» **Requirement**:
From the first line to the last, repeat the data exactly but leave out the pictures.

» **Data for analysis**:
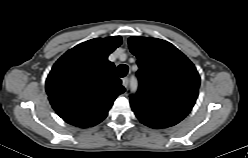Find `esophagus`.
I'll return each mask as SVG.
<instances>
[{
    "label": "esophagus",
    "instance_id": "34e87169",
    "mask_svg": "<svg viewBox=\"0 0 248 158\" xmlns=\"http://www.w3.org/2000/svg\"><path fill=\"white\" fill-rule=\"evenodd\" d=\"M128 83H129L128 77H124V78L122 79V85H123L125 88H127V87H128Z\"/></svg>",
    "mask_w": 248,
    "mask_h": 158
}]
</instances>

» **The answer**:
Find `esophagus`.
I'll return each mask as SVG.
<instances>
[{
    "label": "esophagus",
    "instance_id": "34e87169",
    "mask_svg": "<svg viewBox=\"0 0 248 158\" xmlns=\"http://www.w3.org/2000/svg\"><path fill=\"white\" fill-rule=\"evenodd\" d=\"M128 83H129L128 77H124V78L122 79V85H123L125 88H127V87H128Z\"/></svg>",
    "mask_w": 248,
    "mask_h": 158
}]
</instances>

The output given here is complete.